U.S.-listed shares of Unilever rose 10.1% on the news, while GSK’s fell 2.8% . The two stocks also trade on the FTSE, which was closed for the day’s trading.
GSK was not immediately available for comment.
GlaxoSmithKline confirmed over the weekend that it had rejected three bids from Unilever for its consumer arm, which is home to brands such as Sensodyne toothpaste, Emergen-C vitamin supplement and Panadol painkiller.
The pharmaceutical company said the bids “fundamentally undervalued” the business and its future prospects and that it would stick to its plan to separately list the business.

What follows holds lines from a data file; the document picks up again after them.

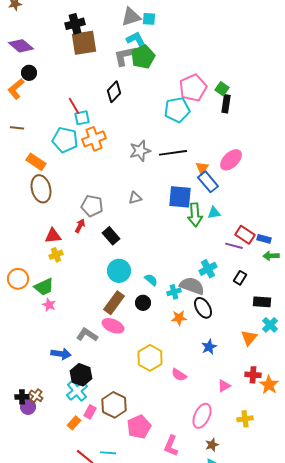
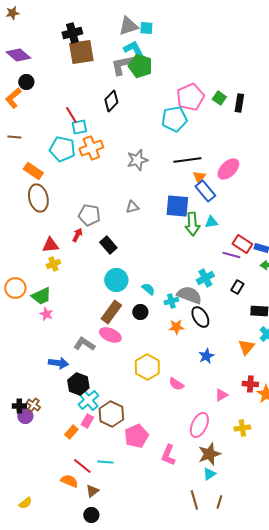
green pentagon: (143, 57) -> (140, 66), turned -30
black rectangle: (226, 104) -> (239, 103), moved
black line: (173, 153) -> (187, 160), moved
cyan cross: (77, 391) -> (88, 400), moved
brown star: (212, 445) -> (209, 454), size x1.6

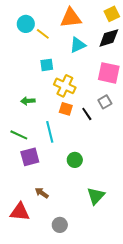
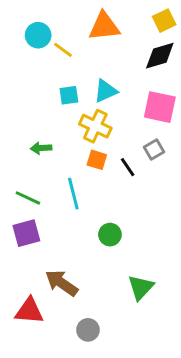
cyan triangle: (78, 45) -> (106, 91), moved
purple square: (30, 157) -> (26, 233), moved
brown arrow: (42, 193) -> (62, 283), size x1.6

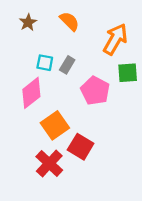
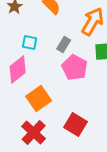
gray rectangle: (67, 65) -> (64, 45), moved
red square: (81, 147) -> (76, 125), moved

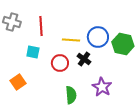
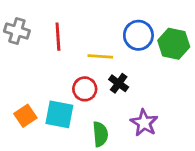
blue circle: (98, 37) -> (138, 35), moved
green hexagon: (123, 44) -> (174, 44), moved
cyan square: (33, 52) -> (59, 114), moved, size x1.5

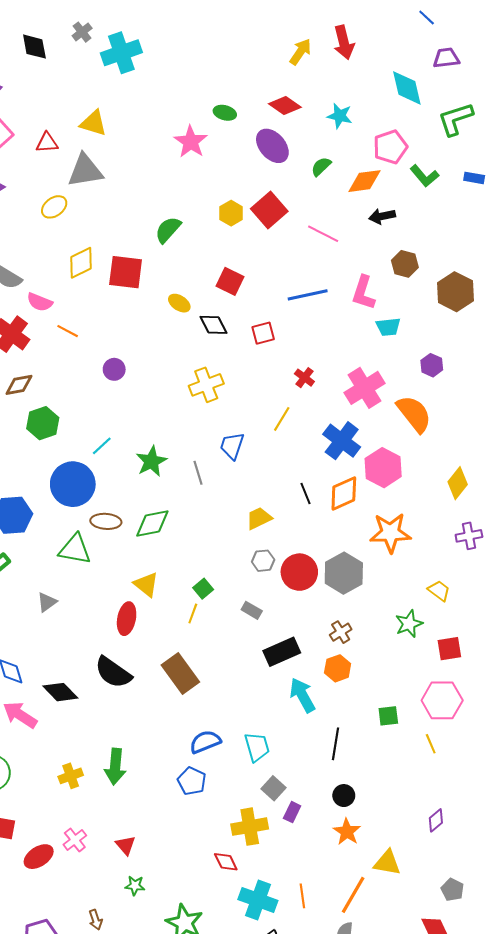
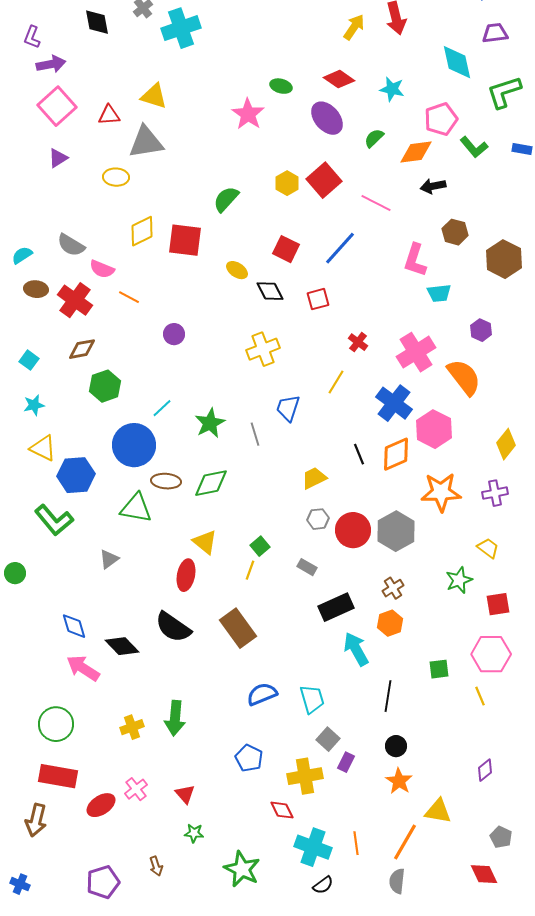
yellow ellipse: (54, 207) -> (116, 177), turned 40
blue line: (308, 295) -> (340, 248), moved, turned -36
purple cross: (469, 536) -> (495, 493), moved
blue pentagon: (192, 781) -> (249, 758), moved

“We note the recently shared financial assumptions from the current owners of GSK Consumer Healthcare and have determined that it does not change our view on fundamental value,” Unilever said in a statement late on Wednesday.
The Dove soap maker’s move comes after analysts and investors widely panned the offer, sending Unilever’s shares down 8% on Monday, worried about the financial implications for the company.
Reports emerged that GSK was holding out for a bid of over 60 billion pounds, putting Unilever under pressure to raise its offer for a deal that did not have broad support.